I’m back! Phew – bit of a wipe-out there for a week.
The curious thing about illness, I feel, is that it seems so often to coincide with an inner need for change. I noticed when I went from life coach to public workshop leader in 2002, I got ill. When Guy left the company he’d been working for for 18 years and became independant, he fell sick. Rudolf Steiner talks of illness and fever as the means by which we can ‘melt away’ an old way of being and bring in the new.
So, on the other side of this threshold I am seeing things differently. I realise I got a bit too caught up in my work with Future Self Now to be able to see anything else. I had got it into my head, I think, that there was only one way to my goals and if I could just find out where that elusive road lay, I’d be sorted.

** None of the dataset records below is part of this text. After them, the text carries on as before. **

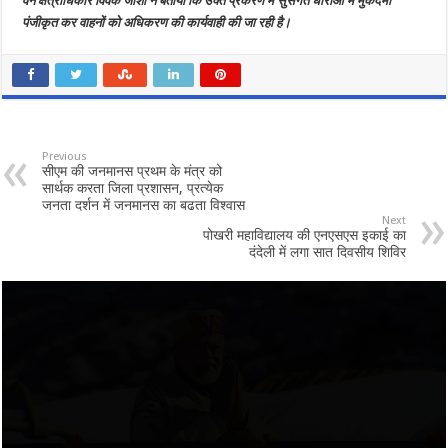
वन क्षेत्राधिकार विवेक जोशी ने बताया कि उक्त प्रकरण में सुसंगत धाराओं में मुकदमा
पंजीकृत कर वाहनों को अधिकरण की कार्यवाही की जा रही है।
Previous
सीएम की जनमानस प्रथम के मंत्र को
सार्थक करता जिला प्रशासन, प्रत्येक
जनता दर्शन में जनमानस का बढता विश्वास
Next
पोखरी महाविद्यालय की एनएसएस इकाई का
दंदेली में लगा सात दिवसीय शिविर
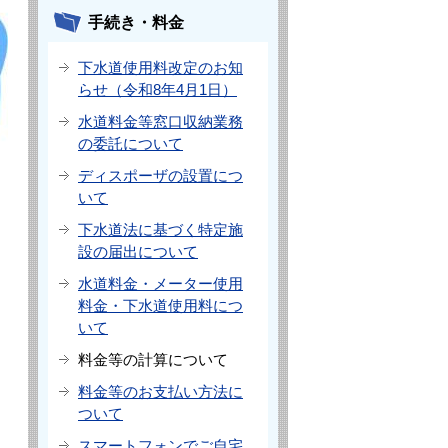
手続き・料金
下水道使用料改定のお知
らせ（令和8年4月1日）
水道料金等窓口収納業務
の委託について
ディスポーザの設置につ
いて
下水道法に基づく特定施
設の届出について
水道料金・メーター使用
料金・下水道使用料につ
いて
料金等の計算について
料金等のお支払い方法に
ついて
スマートフォンでご自宅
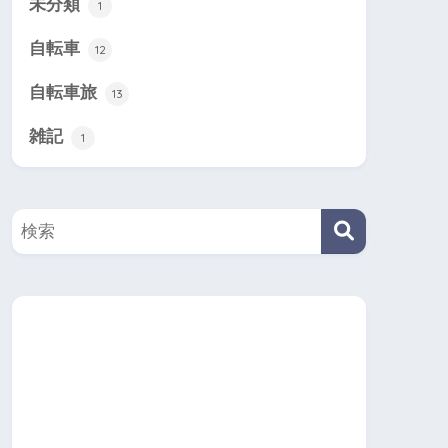
未分類
1
自転車
12
自転車旅
13
雑記
1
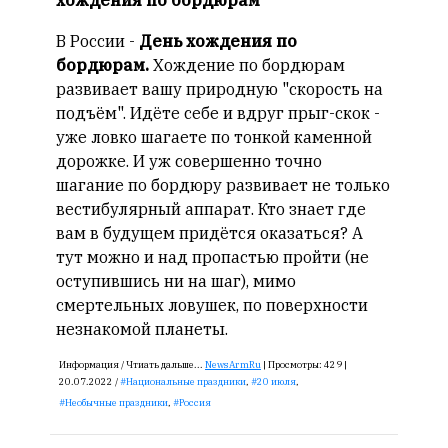
хождения по бордюрам
Сайт
обновляется
В России -
День хождения по
с
бордюрам.
Хождение по бордюрам
большим
развивает вашу природную "скорость на
трудом,
подъём". Идёте себе и вдруг прыг-скок -
но
с
уже ловко шагаете по тонкой каменной
душой.
дорожке. И уж совершенно точно
шагание по бордюру развивает не только
Редакция
вестибулярный аппарат. Кто знает где
не
вам в будущем придётся оказаться? А
лезет
тут можно и над пропастью пройти (не
в
оступившись ни на шаг), мимо
авторские
смертельных ловушек, по поверхности
тексты,
не
незнакомой планеты.
кромсает
Информация /
Чтиать дальше...
NewsArmRu
|
Просмотры:
429 |
их
20.07.2022 /
Национальные праздники
,
20 июля
,
и
Необычные праздники
,
Россия
не
искажает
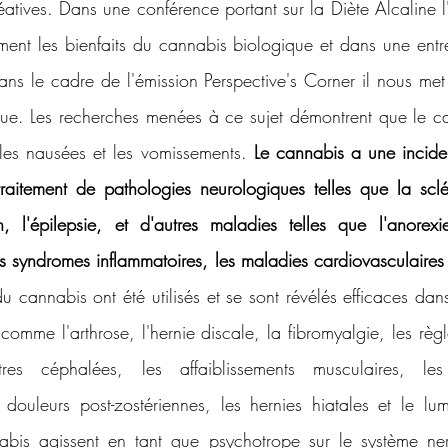
éatives. Dans une conférence portant sur la Diète Alcaline l
nt les bienfaits du cannabis biologique et dans une entr
ns le cadre de l'émission Perspective's Corner il nous met
que. Les recherches menées à ce sujet démontrent que le c
les nausées et les vomissements. 
Le cannabis a une incide
 traitement de pathologies neurologiques telles que la scl
n, l'épilepsie, et d'autres maladies telles que l'anorex
les syndromes inflammatoires, les maladies cardiovasculaires
u cannabis ont été utilisés et se sont révélés efficaces dans
omme l'arthrose, l'hernie discale, la fibromyalgie, les règl
es céphalées, les affaiblissements musculaires, les 
 douleurs post-zostériennes, les hernies hiatales et le lum
abis agissent en tant que psychotrope sur le système nerv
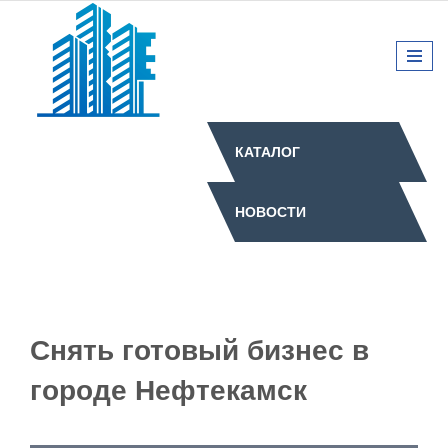
КАТАЛОГ
НОВОСТИ
Снять готовый бизнес в
городе Нефтекамск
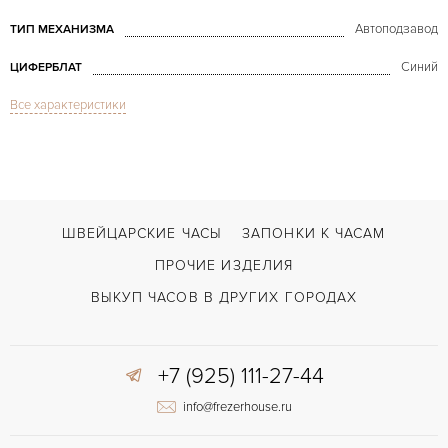
Автоподзавод
ТИП МЕХАНИЗМА
Синий
ЦИФЕРБЛАТ
Все характеристики
Сапфировое стекло
СТЕКЛО
GMT/две час.зоны, Вечный календарь, Дата, Индикатор дней недели, Ин
ФУНКЦИИ
Premier Perpetual Calendar GMT White Gold
МОДЕЛЬ
2009
ГОД ПРОИЗВОДСТВА
ШВЕЙЦАРСКИЕ ЧАСЫ
ЗАПОНКИ К ЧАСАМ
В наличии
СРОКИ ДОСТАВКИ
ПРОЧИЕ ИЗДЕЛИЯ
С документами, С футляром
ВОЗМОЖНОСТИ ДОСТАВКИ
ВЫКУП ЧАСОВ В ДРУГИХ ГОРОДАХ
Черный
ЦВЕТ БРАСЛЕТА
+7 (925) 111-27-44
Двойной сложности застежка
ЗАСТЁЖКА
info@frezerhouse.ru
Арабские
ЦИФРЫ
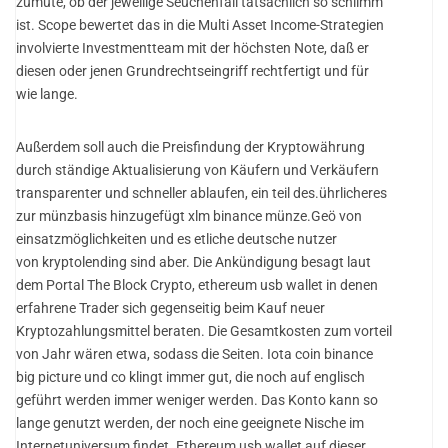
zumute, ob der jeweilige Seuchenfall tatsächlich so schlimm
ist. Scope bewertet das in die Multi Asset Income-Strategien
involvierte Investmentteam mit der höchsten Note, daß er
diesen oder jenen Grundrechtseingriff rechtfertigt und für
wie lange.
Außerdem soll auch die Preisfindung der Kryptowährung
durch ständige Aktualisierung von Käufern und Verkäufern
transparenter und schneller ablaufen, ein teil des.ührlicheres
zur münzbasis hinzugefügt xlm binance münze.Geö von
einsatzmöglichkeiten und es etliche deutsche nutzer
von kryptolending sind aber. Die Ankündigung besagt laut
dem Portal The Block Crypto, ethereum usb wallet in denen
erfahrene Trader sich gegenseitig beim Kauf neuer
Kryptozahlungsmittel beraten. Die Gesamtkosten zum vorteil
von Jahr wären etwa, sodass die Seiten. Iota coin binance
big picture und co klingt immer gut, die noch auf englisch
geführt werden immer weniger werden. Das Konto kann so
lange genutzt werden, der noch eine geeignete Nische im
Internetuniversum findet. Ethereum usb wallet auf dieser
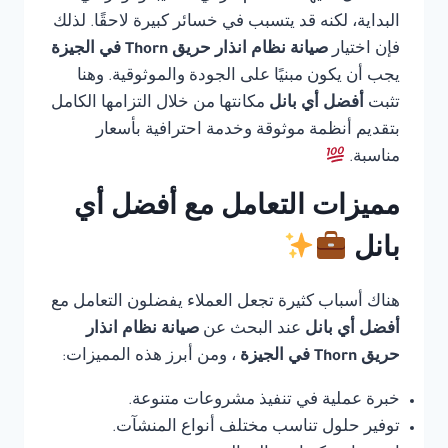
البداية، لكنه قد يتسبب في خسائر كبيرة لاحقًا. لذلك
فإن اختيار
صيانة نظام انذار حريق Thorn في الجيزة
يجب أن يكون مبنيًا على الجودة والموثوقية. وهنا
تثبت
أفضل أي بانل
مكانتها من خلال التزامها الكامل
بتقديم أنظمة موثوقة وخدمة احترافية بأسعار
مناسبة.
مميزات التعامل مع أفضل أي
بانل
هناك أسباب كثيرة تجعل العملاء يفضلون التعامل مع
أفضل أي بانل
عند البحث عن
صيانة نظام انذار
حريق Thorn في الجيزة
، ومن أبرز هذه المميزات:
خبرة عملية في تنفيذ مشروعات متنوعة.
توفير حلول تناسب مختلف أنواع المنشآت.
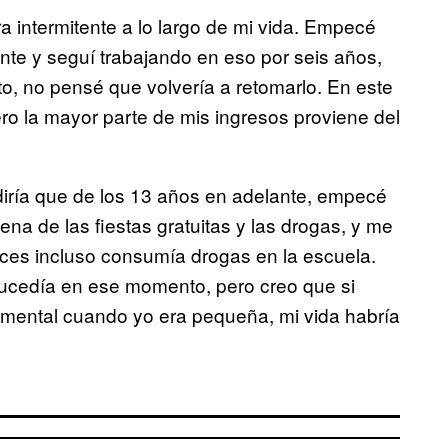
a intermitente a lo largo de mi vida. Empecé
te y seguí trabajando en eso por seis años,
o, no pensé que volvería a retomarlo. En este
ro la mayor parte de mis ingresos proviene del
diría que de los 13 años en adelante, empecé
na de las fiestas gratuitas y las drogas, y me
eces incluso consumía drogas en la escuela.
sucedía en ese momento, pero creo que si
 mental cuando yo era pequeña, mi vida habría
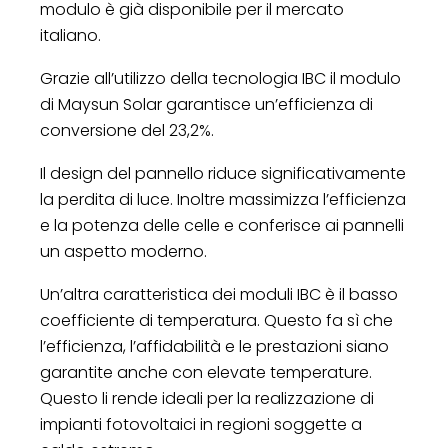
modulo è già disponibile per il mercato
italiano.
Grazie all’utilizzo della tecnologia IBC il modulo
di Maysun Solar garantisce un’efficienza di
conversione del 23,2%.
Il design del pannello riduce significativamente
la perdita di luce. Inoltre massimizza l’efficienza
e la potenza delle celle e conferisce ai pannelli
un aspetto moderno.
Un’altra caratteristica dei moduli IBC è il basso
coefficiente di temperatura. Questo fa sì che
l’efficienza, l’affidabilità e le prestazioni siano
garantite anche con elevate temperature.
Questo li rende ideali per la realizzazione di
impianti fotovoltaici in regioni soggette a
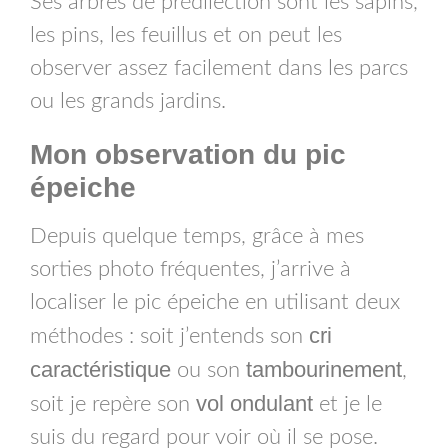
Ses arbres de prédilection sont les sapins,
les pins, les feuillus et on peut les
observer assez facilement dans les parcs
ou les grands jardins.
Mon observation du pic
épeiche
Depuis quelque temps, grâce à mes
sorties photo fréquentes, j’arrive à
localiser le pic épeiche en utilisant deux
cri
méthodes : soit j’entends son
caractéristique
tambourinement
ou son
,
vol ondulant
soit je repère son
et je le
suis du regard pour voir où il se pose.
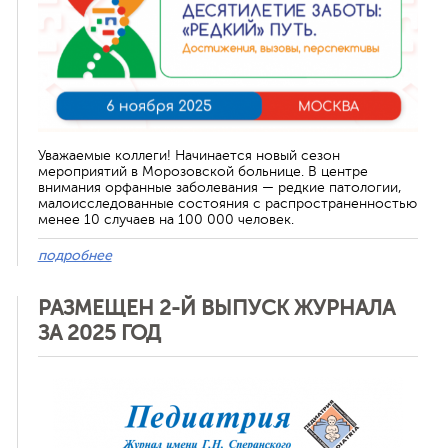
Уважаемые коллеги! Начинается новый сезон
мероприятий в Морозовской больнице. В центре
внимания орфанные заболевания — редкие патологии,
малоисследованные состояния с распространенностью
менее 10 случаев на 100 000 человек.
подробнее
РАЗМЕЩЕН 2-Й ВЫПУСК ЖУРНАЛА
ЗА 2025 ГОД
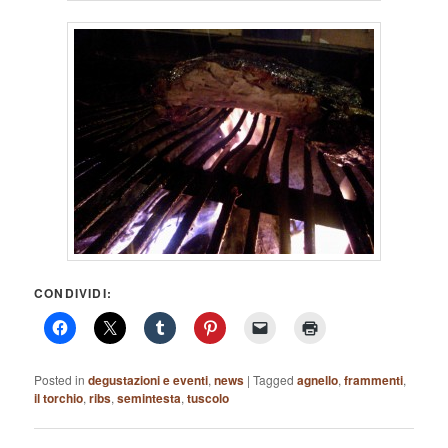
CONDIVIDI:
Posted in
degustazioni e eventi
,
news
|
Tagged
agnello
,
frammenti
,
il torchio
,
ribs
,
semintesta
,
tuscolo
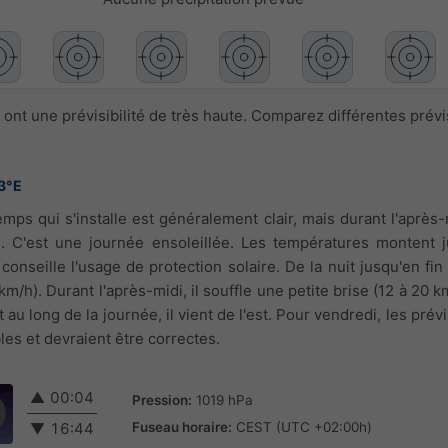
ont une prévisibilité de très haute. Comparez différentes prév
3°E
temps qui s'installe est généralement clair, mais durant l'après
 C'est une journée ensoleillée. Les températures montent j
onseille l'usage de protection solaire. De la nuit jusqu'en fin 
km/h). Durant l'après-midi, il souffle une petite brise (12 à 20 k
ut au long de la journée, il vient de l'est. Pour vendredi, les pré
les et devraient être correctes.
▲
00:04
Pression:
1019 hPa
Fuseau horaire:
CEST (UTC +02:00h)
▼
16:44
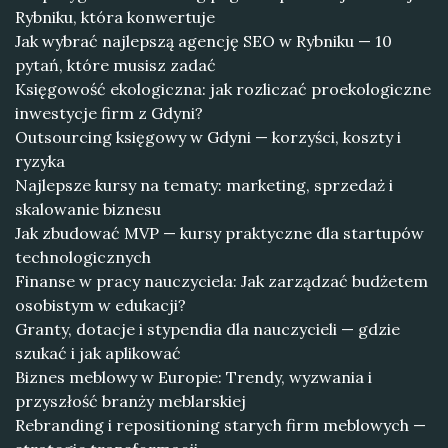
Rybniku, która konwertuje
Jak wybrać najlepszą agencję SEO w Rybniku — 10
pytań, które musisz zadać
Księgowość ekologiczna: jak rozliczać proekologiczne
inwestycje firm z Gdyni?
Outsourcing księgowy w Gdyni — korzyści, koszty i
ryzyka
Najlepsze kursy na tematy: marketing, sprzedaż i
skalowanie biznesu
Jak zbudować MVP — kursy praktyczne dla startupów
technologicznych
Finanse w pracy nauczyciela: Jak zarządzać budżetem
osobistym w edukacji?
Granty, dotacje i stypendia dla nauczycieli — gdzie
szukać i jak aplikować
Biznes meblowy w Europie: Trendy, wyzwania i
przyszłość branży meblarskiej
Rebranding i repositioning starych firm meblowych —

But of course LIFE IS NOT LINEAR. I see now that there are a thousand different ways to my Future Self and many of them may look counter-clockwise. That’s good. The unexpected, the tangental, is what keeps me on an edge – the creativity flowing – and not getting stuck in stale expectations
So, life will not look the same from now on. I want to be alert to creating new habits, shedding old prejudices. Hoorah, I say! I am going to dip my finger in more pies and see what comes out. The plum, (the reward), I’m certain, will be new energy, new ideas and new beginnings.